System Design

A comprehensive guide to system design interviews — frameworks, core concepts, and technologies you need to know.

1How to Prepare

1Study 10-15 classic system design problems (URL shortener, chat system, news feed, etc.) and understand the patterns they share.
2Learn the building blocks: load balancers, caches, databases, message queues, CDNs. Know when and why to use each.
3Practice back-of-the-envelope estimation — QPS, storage, bandwidth calculations.
4Read engineering blogs from companies like Netflix, Uber, Airbnb, and Meta to see real-world system design in action.
5Practice drawing diagrams and explaining them out loud. Communication is half the interview.

2Interview Walkthrough

Clarify Requirements

Ask about functional requirements (what the system should do) and non-functional requirements (scale, latency, availability, consistency). Nail down the scope before designing anything.

Define Core Entities

Identify the main data entities (e.g., User, Post, Order) and their relationships.

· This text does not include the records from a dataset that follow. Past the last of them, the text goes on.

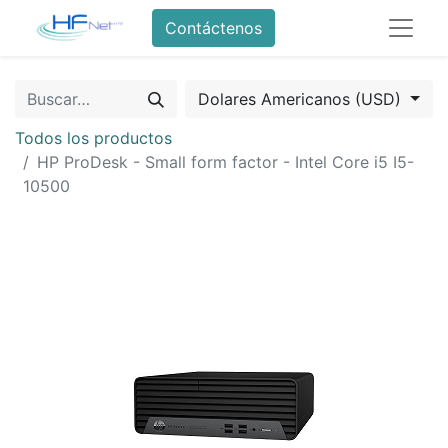
Contáctenos
Dolares Americanos (USD)
Todos los productos
HP ProDesk - Small form factor - Intel Core i5 I5-
10500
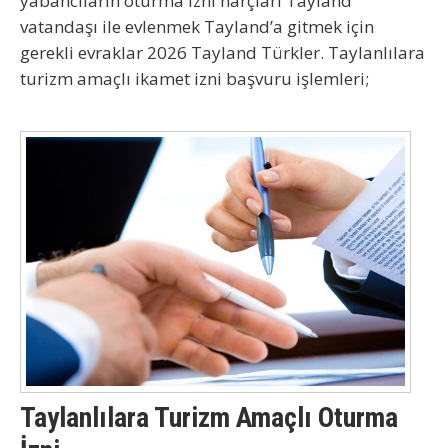
yabancıların oturma izni harçları Tayland
vatandaşı ile evlenmek Tayland’a gitmek için
gerekli evraklar 2026 Tayland Türkler. Taylanlılara
turizm amaçlı ikamet izni başvuru işlemleri;
Taylanlılara Turizm Amaçlı Oturma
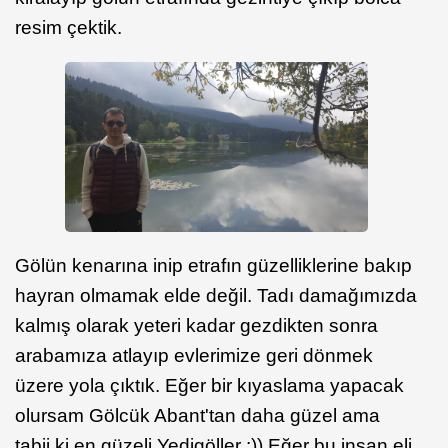
resim çektik.
Gölün kenarına inip etrafın güzelliklerine bakıp
hayran olmamak elde değil. Tadı damağımızda
kalmış olarak yeteri kadar gezdikten sonra
arabamıza atlayıp evlerimize geri dönmek
üzere yola çıktık. Eğer bir kıyaslama yapacak
olursam Gölcük Abant'tan daha güzel ama
tabii ki en güzeli Yedigöller :)) Eğer bu insan eli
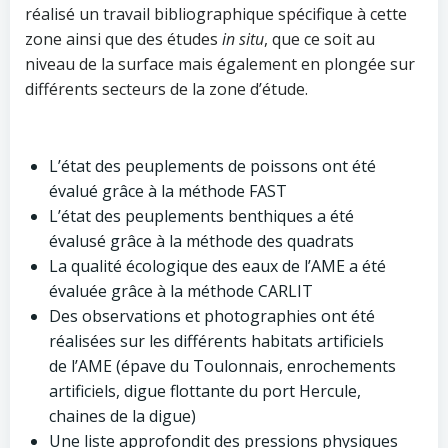
réalisé un travail bibliographique spécifique à cette
zone ainsi que des études
in situ
, que ce soit au
niveau de la surface mais également en plongée sur
différents secteurs de la zone d’étude.
L’état des peuplements de poissons ont été
évalué grâce à la méthode FAST
L’état des peuplements benthiques a été
évalusé grâce à la méthode des quadrats
La qualité écologique des eaux de l’AME a été
évaluée grâce à la méthode CARLIT
Des observations et photographies ont été
réalisées sur les différents habitats artificiels
de l’AME (épave du Toulonnais, enrochements
artificiels, digue flottante du port Hercule,
chaines de la digue)
Une liste approfondit des pressions physiques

This grounds your design in concrete data.

Design the API

Define the key API endpoints or interfaces. This clarifies what the system exposes and how clients interact with it.

Draw High-Level Architecture

Sketch the main components: clients, load balancers, application servers, databases, caches, message queues. Show how data flows through the system.

Deep Dive into Components

Pick 1-2 components to zoom into based on interviewer interest. Discuss database schema, caching strategy, or how a specific service works internally.

Discuss Trade-offs

Every design decision has trade-offs. Discuss consistency vs availability, SQL vs NoSQL, synchronous vs asynchronous processing, and why you chose what you chose.

3Common Mistakes

1Jumping into the solution without clarifying requirements first.
2Over-engineering the design — adding components you can't justify.
3Ignoring non-functional requirements like scalability and fault tolerance.
4Not discussing trade-offs — every choice should have a 'why'.
5Staying too high-level and never diving deep into any component.
6Forgetting about data storage — how and where is data persisted?

4Tips

✓Always start with requirements — never jump into drawing boxes.
✓Drive the conversation. The interviewer wants to see you lead.
✓Use real numbers — 'We need to support 10M DAU' is better than 'a lot of users'.
✓Name specific technologies when discussing components (e.g., 'Redis for caching' not just 'a cache').
✓Draw clean diagrams — label everything, show data flow direction.
✓Time-box each section: ~5 min requirements, ~5 min high-level, ~15 min deep dive, ~5 min trade-offs.

Concepts You Should Know

Scalability & Load Balancing

How systems handle increasing load by scaling horizontally or vertically, and how load balancers distribute traffic.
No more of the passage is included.